Дорога на Чикотлан

Алексей Степанов 5
Мы идем вдвоем по гребню хребта из Чебаркуля в Чикотлан. Я, как обычно, замыкающий. Камни под ногами, скользкие от утреннего дождя, то и дело устремляются вниз. Смотреть туда опасно – и я гляжу либо под ноги, либо вперед, на твою спину. Вернее, на огромный абалаковский рюкзак, ядовито-оранжевый, в косых крестах перетяжек. Сколько лет уже не удается разглядеть твое лицо, закрытое огненным чудовищем? И почему мы опять тащимся по бесконечному маршруту, через бесчисленные стоянки, привалы и бивуаки, оставляя за собой несчетные кострища, банки от консервов и репеллентов, обрывки упаковок от чипсов, кофе «три в одном» и диетических хлебцев? Во мне нет ответа – но есть ли он в тебе?

По тому, как напрягся огромный абалаковский рюкзак, я догадываюсь, что ты строго поджала губы. Эта твоя способность – угадывать мысли – раздражает меня. Ну и пусть. Снова буду думать о том, что на тебя нельзя положиться. Ни на привале, ни даже на длительной стоянке. Этому мешает огромный абалаковский рюкзак. Всякий раз, когда пытаюсь на тебя положиться, ядовито раскрашенная тварь оказывается между нами. Ревнует ли он? Или, быть может, ты сама носишь на спине часового, словно аксельбантами затянутого в шнуры, скрывающего табель к посту под огромным клапаном?

Дорога идет полого вниз, слева, под отвесным обрывом, шуршит галькой море. Наверное, оно блекло-лазоревое у стены, но эту голубизну отсюда не видно. А дальше вода густо-синяя, в белых дефисах волн, и под поверхностью угадываются спины рыб. Упасть туда – это сначала проскользить по пологой осыпи щебня, затем беспомощно нестись все быстрее и быстрее, сбивая в кровь ладони и колени, и, наконец, коротко подпрыгнуть на краю, на ничтожный миг увидеть, как оранжевой искрой блеснет огромный абалаковскиий рюкзак и далее бесконечно падать вдоль километрового каменного обрыва, замирая сердцем и ожидая всплеска. Знаем, бывало. Вот потому-то на ногах ласты, здоровенные зеленые лопасти, норовящие зацепиться за камни.

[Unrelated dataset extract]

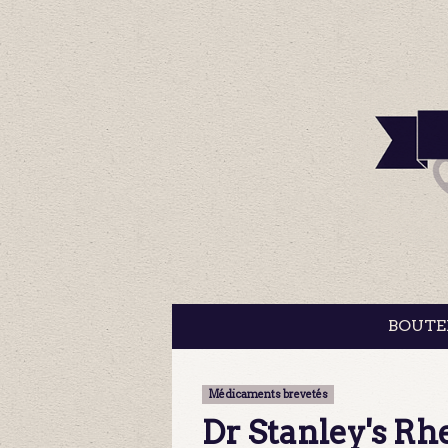
BOUTE
Médicaments brevetés
Dr Stanley's R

На прошлой стоянке, когда мы только-только взошли на плато Путорана, из-за Гималаев вышел старик-удмурт. Лицо его было изъедено оспой и мошкой, в морщинах слежался вулканический пепел. Трехлитровая бутыль с молоком яка, мандала в холстине и кок-сагыз, на котором он наигрывал грустные перуанские напевы – вот все имущество, которое было с ним. Мы устроились в юрте старца. Прежде чем покинуть ветхое жилище, мудрец погладил мандалу и шепнул мне на ухо: «Тебе никогда не удастся на нее положиться. Тот огненный дракон, что стережет спину женщины, не позволит. Столкни ее в озеро за перевалом и ищи другой жизни». Я молча пожал плечами, и тогда старик коротко кивнул, заиграл на кок-сагызе и вышел в ночь, чтобы навсегда затеряться в сельве. Я же стал сворачивать вигвам, стараясь поплотнее уложить шкуру и жерди в свой дорожный баул.

Мы входим в заросли чебоксаров, совершенно непроходимые в это время года.

- Привал! - говоришь ты. Я подчиняюсь, сбрасываю ласты, снимаю акваланг и бросаю все на теплый песок. У самых пальцев ног волны лениво шевелят трухлявые кокосы и обрывок сети, чуть выше мелкие крабы строят из рыбьих костей подобия муравьиных куч. Пальмы, поваленные осенними штормами, почти касаются воды кронами. После морозной Земли Королевы Мод дойти, наконец, до тропического острова – это здорово.

Ты, не снимая своего огромного абалаковского рюкзака, садишься на песок и строго поджимаешь ноги. При этом открывается изумительный вид на округлые холмы, кудрявые рощи и стройные стволы пушек берегового бастиона.

- Идем купаться! – зову я, и ты входишь в море. Идя вслед, я всматриваюсь в твое отражение в воде, пытаясь уловить черты лица. Но единственное, что удается обнаружить – огромный абалаковский рюкзак на груди, ядовито-оранжевый, в косых крестах перетяжек, скрывающий всё.

И я вновь горестно поджимаю губы.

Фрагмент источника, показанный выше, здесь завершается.